Могила отца находится на краю луга. В жесткой траве неистовствуют прыгунцы, наяривают на пронзительных скрипицах. Темная, с проблесками серебра, стена деревьев окаймляет луг широкой подковой. Там – заповедник, который тянется к северу на сотню миль.
Мой отец был егерем, Хранителем Птиц; я тоже егерь. И я люблю Лайну. Однако сегодня дал ей пощечину. Не сдержался. Лайна не простит – если только не сделаю, как она хочет. «Я тебя ненавижу!» Отец, подскажи: как мне быть?
Запорошенная могильная плита оранжево сияла. Тихо; ничего не слыхать, кроме пронзительного скрипа прыгунцов.
Больно – под горло точно всадили нож. Отец, я так тебя любил! Продолжал твое дело, как мог, – сберег с полсотни Птиц. Несколько раз в меня стреляли из станнера, трижды попали. С каждым новым попаданием паралич длится все дольше, и в конце концов можно остаться калекой. Мать не знает: я ей не признался. А Лайне рассказывал, и у нее глаза расширялись от страха. Она боялась за меня – и одновременно гордилась. А теперь ненавидит.
Колыхались метелки плач-травы, осыпали пыльцу. Я провел ладонью по камню, собрал рыжеватый порошок. Впервые в жизни. Отец не одобрил бы: тот не мужчина, кто нюхает плач-траву. Но мне некогда страдать, переживая ссору с Лайной, и нужна ясная голова; дела ведь сами собой не делаются. Я поднес ладонь к лицу, глубоко вдохнул. Во рту появился вкус – тонкий, свежий, словно у подкисленной леомоном родниковой воды.
Боль из-под горла перетекла в голову. Охватила лоб, набухла в висках, подобралась к глазам. Могильная плита, рыжие метелки, трава, в которой надрывались скрипичники-прыгунцы, стена деревьев на краю луга – все внезапно расплылось. Сейчас боль прольется по щекам и уйдет…
Под чьими-то шагами зашуршала трава. Я заморгал, прогоняя выступившие слезы, а из-за спины меня окликнул капитан Бонс:
– Джим!
Мэй-дэй! Вот уж некстати.
Билли Бонс шел, с трудом переставляя ноги, тщательно выбирая, куда ставить трость. Трость у него из дерева; доктор Ливси предлагал медицинский антигравитатор, но капитан отказался – дескать, он с космофлота по горло сыт искусственной гравитацией.
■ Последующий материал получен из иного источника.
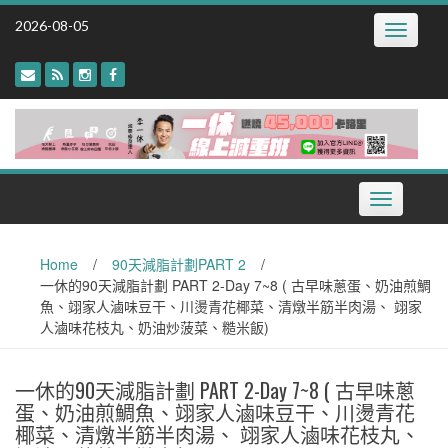
Skip
2026-08-05
Toggle
to
navigatio
content
Toggle
navigation
Home
/
90天減脂計劃PART 2
/
一休的90天減脂計劃 PART 2-Day 7~8 ( 古早味蔥蛋、奶油煎鯛
魚、翊家人滷味豆干、川燙青花椰菜、清燉半筋半肉湯、 翊家
人滷味花枝丸、奶油炒菠菜、糙米飯)
一休的90天減脂計劃 PART 2-Day 7~8 ( 古早味蔥
蛋、奶油煎鯛魚、翊家人滷味豆干、川燙青花
椰菜、清燉半筋半肉湯、 翊家人滷味花枝丸、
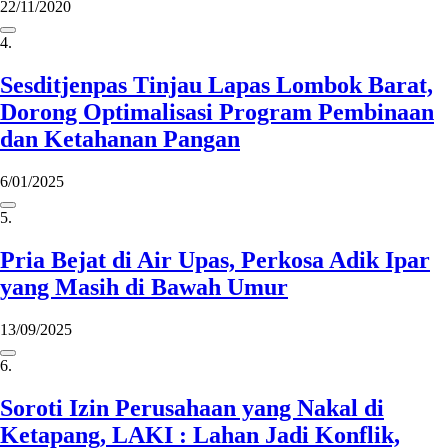
22/11/2020
4.
Sesditjenpas Tinjau Lapas Lombok Barat,
Dorong Optimalisasi Program Pembinaan
dan Ketahanan Pangan
6/01/2025
5.
Pria Bejat di Air Upas, Perkosa Adik Ipar
yang Masih di Bawah Umur
13/09/2025
6.
Soroti Izin Perusahaan yang Nakal di
Ketapang, LAKI : Lahan Jadi Konflik,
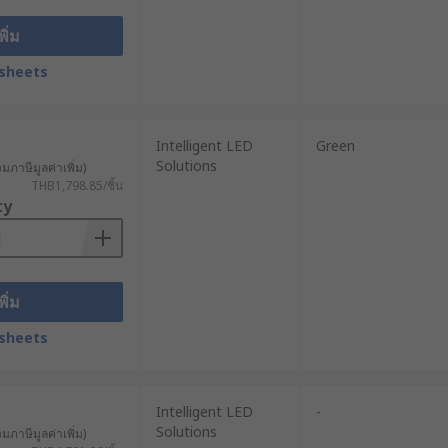
พิ่ม
sheets
Intelligent LED
Green
Solutions
วมภาษีมูลค่าเพิ่ม)
THB1,798.85/ชิ้น
ty
พิ่ม
sheets
Intelligent LED
-
Solutions
วมภาษีมูลค่าเพิ่ม)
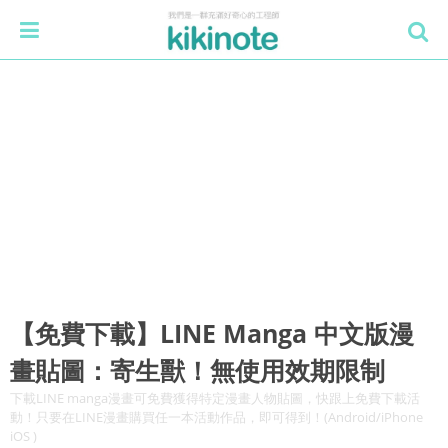
【免費下載】LINE Manga 中文版漫
畫貼圖：寄生獸！無使用效期限制
下載LINE manga漫畫可免費獲得特定漫畫人物貼圖，快跟上免費下載活
動！只要在LINE漫畫購買任一本活動作品，即可得到！(Android/iPhone
iOS )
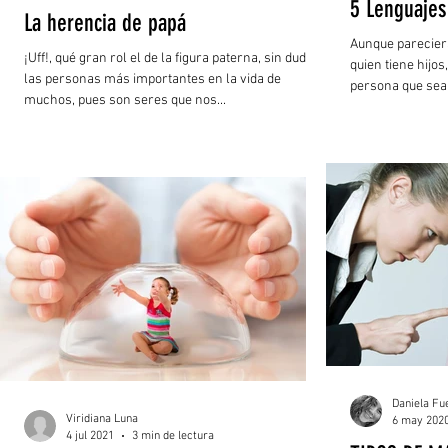
5 Lenguajes
La herencia de papá
Aunque pareciera
¡Uff!, qué gran rol el de la figura paterna, sin duda de
quien tiene hijo
las personas más importantes en la vida de
persona que sea 
muchos, pues son seres que nos...
Daniela Fu
Viridiana Luna
6 may 202
4 jul 2021
3 min de lectura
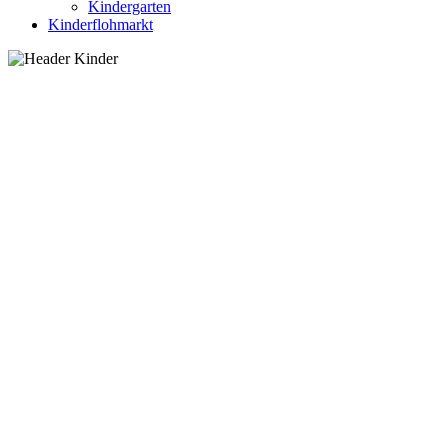
Kindergarten
Kinderflohmarkt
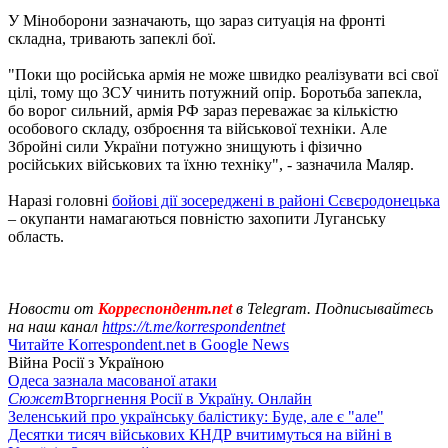
У Міноборони зазначають, що зараз ситуація на фронті
складна, тривають запеклі бої.
"Поки що російська армія не може швидко реалізувати всі свої
цілі, тому що ЗСУ чинить потужний опір. Боротьба запекла,
бо ворог сильний, армія РФ зараз переважає за кількістю
особового складу, озброєння та військової техніки. Але
Збройні сили України потужно знищують і фізично
російських військових та їхню техніку", - зазначила Маляр.
Наразі головні
бойові дії зосереджені в районі Сєвєродонецька
– окупанти намагаються повністю захопити Луганську
область.
Новости от
Корреспондент.net
в Telegram. Подписывайтесь
на наш канал
https://t.me/korrespondentnet
Читайте Korrespondent.net в Google News
Війна Росії з Україною
Одеса зазнала масованої атаки
Сюжет
Вторгнення Росії в Україну. Онлайн
Зеленський про українську балістику: Буде, але є "але"
Десятки тисяч військових КНДР вчитимуться на війні в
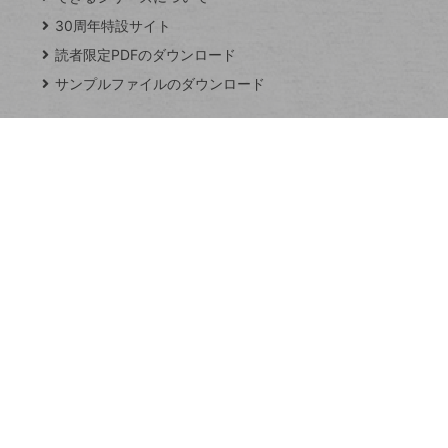
ト
じ
ッ
30周年特設サイト
る
プ
読者限定PDFのダウンロード
ペ
サンプルファイルのダウンロード
ー
ジ
連載
Excel Q&A
トイアンナ流仕
事術
PowerAutomate
ではじめる業務
の完全自動化
AI議事録作成術
Windows 11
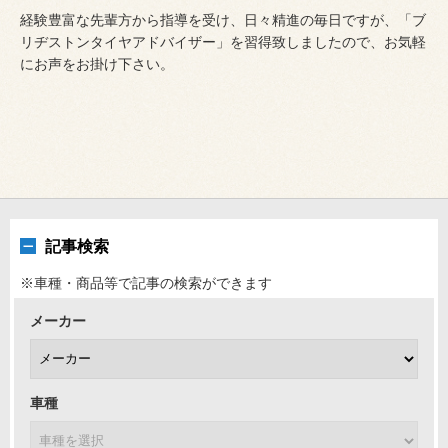
経験豊富な先輩方から指導を受け、日々精進の毎日ですが、「ブ
リヂストンタイヤアドバイザー」を習得致しましたので、お気軽
にお声をお掛け下さい。
記事検索
※車種・商品等で記事の検索ができます
メーカー
車種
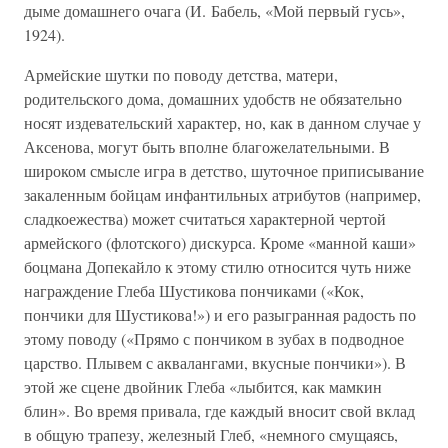
дыме домашнего очага (И. Бабель, «Мой первый гусь»,
1924).
Армейские шутки по поводу детства, матери,
родительского дома, домашних удобств не обязательно
носят издевательский характер, но, как в данном случае у
Аксенова, могут быть вполне благожелательными. В
широком смысле игра в детство, шуточное приписывание
закаленным бойцам инфантильных атрибутов (например,
сладкоежества) может считаться характерной чертой
армейского (флотского) дискурса. Кроме «манной каши»
боцмана Допекайло к этому стилю относится чуть ниже
награждение Глеба Шустикова пончиками («Кок,
пончики для Шустикова!») и его разыгранная радость по
этому поводу («Прямо с пончиком в зубах в подводное
царство. Плывем с аквалангами, вкусные пончики»). В
этой же сцене двойник Глеба «лыбится, как мамкин
блин». Во время привала, где каждый вносит свой вклад
в общую трапезу, железный Глеб, «немного смущаясь,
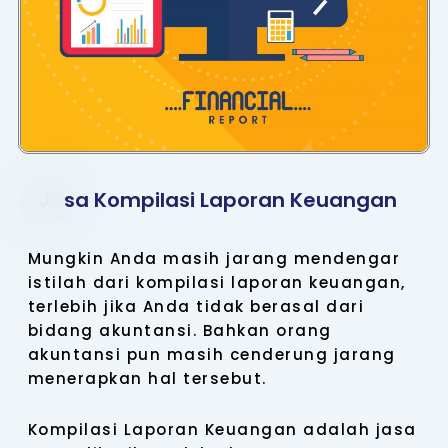
J
a
s
a
K
o
m
p
i
l
a
s
i
L
a
p
o
r
a
n
K
e
u
a
n
g
a
n
Mungkin Anda masih jarang mendengar
istilah dari kompilasi laporan keuangan,
terlebih jika Anda tidak berasal dari
bidang akuntansi. Bahkan orang
akuntansi pun masih cenderung jarang
menerapkan hal tersebut.
Kompilasi Laporan Keuangan adalah jasa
Едва ли он и впрямь служил капитаном, но мы с матерью его так прозвали.
Он годился мне в деды. Высокий, худой, в дорогом костюме, который подошел бы для города, а не для луга и леса. Седые волосы были коротко стрижены – Бонс не следовал здешним обычаям; на Энглеланде мужчины носят волосы до плеч.
– Случилось что? – я шагнул ему навстречу.
Капитан остановился, перевел дух. В горле у него посвистывало. Доктор Ливси говорил, что у Бонса неизлечимая духмяная лихорадка.
– Я подумал, что тебе надо знать… – он поперхнулся и умолк, неестественно выпрямившись, запрокинув голову.
Его худое тело вздрагивало – капитан пытался вздохнуть и не мог. Наконец с хрипом втянул в себя воздух.
– Джим, – на меня строго глянули светлые холодные глаза. – Там у тебя мигает, – он дернул подбородком, указав в сторону «Адмирала Бенбоу». – А ты ушел без связи.
Ушел – не то слово. Убежал, вне себя от ссоры с Лайной, от пощечины, которую ей влепил, от ее выкрика: «Ненавижу!»
– Какой квадрат? – спросил я капитана.
– Восьмой. Иначе я б за тобой не гонялся.